A Political Manifesto

A Political Manifesto

Satire

Major Farquhar St. John

I can’t begin to tell you what fun we’ve had on the hustings in this, our first campaign. My faith has been restored by those most affected by this current recession. It must be simply ghastly for all involved. Such stoicism in the face of impending doom is heart-rending. For that, I commend you all. Because of my status as a tax exile I don’t get to venture out among the good citizenry of Royal County Meath as much I should like to. My work as a Currency Trader similarly, compels one to stay abroad. Consequently, any sojourns into Eire are conducted by stealth. Still, I keep my oar in—with the occasional meet at Fairyhouse, riding out with the chaps from the Ward Union and, of course, Ladies Night at the Blue Jean Country Queen festival. Alas, this visit—on the canvas—was cut short due to a recurring bout of xenophobia. A malady I have endured since birth, it has progressed—to include Tourette’s. Moreover, this latest bout was prompted by an altercation with an unsightly young knave in Moynalty. The offence? He pointedly refused to doff his cap upon my instruction. Such an impertinence, is yet another indication of the growing malaise that permeates the lower orders. Naturally, I thrashed him to within an inch of his life—and would gladly heed the call to do so again. A fact, he would do well to reflect upon in the course of his recovery.
That day on the hustings did yield its own rewards. I learned of the savage nature of miserablism, which has seen many of you forego the pleasures of outrageous ostentation in favour of hedonistic displays of raucous revelry. I feel your pain. Though the plague of emigration has seen off a lot of the dross which passes for welfare state victim-hood here, the news hasn’t been all good. A great many of our finest fillies have been similarly discommoded. I share your frustration. If elected, I shall moot my proposal to ban emigration henceforth and replace it with an exchange program allowing for the immigration of Eastern European lovelies only. As an addendum to this, I shall move a writ ensuring the immediate repatriation to Dublin of all skangers to the enclaves from whence they came. This process can be extended to include any other persons of working-class origin prone to speaking audibly on subjects of which they know naught and/or acting suspiciously.
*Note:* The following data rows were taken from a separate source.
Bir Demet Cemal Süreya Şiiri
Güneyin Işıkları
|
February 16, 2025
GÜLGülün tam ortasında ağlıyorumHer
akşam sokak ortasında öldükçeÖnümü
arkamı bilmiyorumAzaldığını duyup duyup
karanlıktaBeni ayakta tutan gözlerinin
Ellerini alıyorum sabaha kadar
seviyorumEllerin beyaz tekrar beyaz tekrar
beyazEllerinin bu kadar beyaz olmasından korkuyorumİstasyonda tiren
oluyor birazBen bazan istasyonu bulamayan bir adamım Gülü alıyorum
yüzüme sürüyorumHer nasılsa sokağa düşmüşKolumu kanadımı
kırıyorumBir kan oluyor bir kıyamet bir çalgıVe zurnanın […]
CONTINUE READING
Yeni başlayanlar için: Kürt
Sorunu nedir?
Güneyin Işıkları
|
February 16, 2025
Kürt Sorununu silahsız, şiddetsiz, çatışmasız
Those of you who live lives of quiet contemplation and—of necessity—modest frugality, have been heartened somewhat by the on-going spectacle of seeing yet another Celtic Tiger “cub” come a cropper. Bless the cockles of your black hearts, for I have too! There is nothing quite so vulgar as watching “new-money” stake their claim with cheques not even their own egos can match. Aspirations towards social elevation notwithstanding, there was a time when it was commensurate with even a token nod towards altruism. The conspiratorial patronage which aided and abetted the “boom” was but a poor substitute. The Celtic Tiger was feral beast indeed. Though Karma, like economics, is cyclical in nature we shall never set eyes on that beast again—“it’s with O’Leary in the grave!”. That being said, there are many yet, living beyond their means in properties they can ill-afford who require your assistance as taxpayers. Responding to their plight with cries of “All fur coat and no knickers!”—is just not cricket!
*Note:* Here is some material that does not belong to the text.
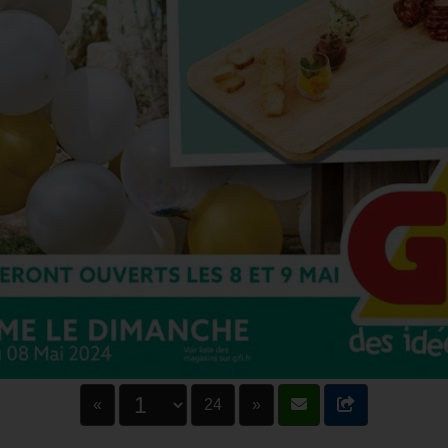
«
24
»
My friends in the world of finance are amenable to the notion of despairing clients settling accounts—with valuable blood donations—in the absence of any other viable alternative. High-grade, disease-free, Irish blood and internal organs remain valuable commodities in the trans-global world of medical commerce—not to mention the murky world of food processing. Such an innovation should be seized upon with great fervour, as I fear this great generosity of spirit may have a limited time-span.
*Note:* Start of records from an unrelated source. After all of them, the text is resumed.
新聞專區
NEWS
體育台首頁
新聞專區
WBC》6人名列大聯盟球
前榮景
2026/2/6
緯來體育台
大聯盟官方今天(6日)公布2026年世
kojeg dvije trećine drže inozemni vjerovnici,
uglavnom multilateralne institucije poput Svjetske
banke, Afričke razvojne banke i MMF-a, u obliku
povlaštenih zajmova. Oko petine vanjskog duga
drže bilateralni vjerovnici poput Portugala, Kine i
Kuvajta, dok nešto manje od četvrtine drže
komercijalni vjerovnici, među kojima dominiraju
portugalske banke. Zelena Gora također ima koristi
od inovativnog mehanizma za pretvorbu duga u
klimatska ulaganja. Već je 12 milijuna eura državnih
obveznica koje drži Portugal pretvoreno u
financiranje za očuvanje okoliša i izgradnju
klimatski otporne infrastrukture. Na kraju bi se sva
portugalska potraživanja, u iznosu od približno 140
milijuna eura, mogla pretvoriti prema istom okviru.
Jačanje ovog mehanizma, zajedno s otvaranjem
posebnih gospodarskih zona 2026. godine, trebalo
I doubt if any of you will be in a position to write-off property tax contributions against charitable donations to my trust fund—Billionaires For Africa. Never fear. If elected, I promise to siphon off a tiny fraction—(say 5%)—of the One Billion Euro of Irish taxpayers money allocated to prop up military juntas in darkest Africa—towards enterprise development and poverty alleviation at home. I know there is little kudos in it, but my conscience and a creeping sense of moral justification, wouldn’t have it any other way.

To those of you who take the time to exercise your franchise, I know I can count on your vote. After all, we are all in this ghastly mess together what? To those of you too high-minded to be arsed—steady as she goes with the busy work of social implosion. In maintaining the status quo—rampant illiteracy apart—your consent is invaluable. To you all I say: “live horse and you’ll get grass!”

Yours Sincerely,

Major Farquhar St. John-Smythe,

Gawstlee Manors, De Boyce Square, Atha Bui, i gContae na Mhi.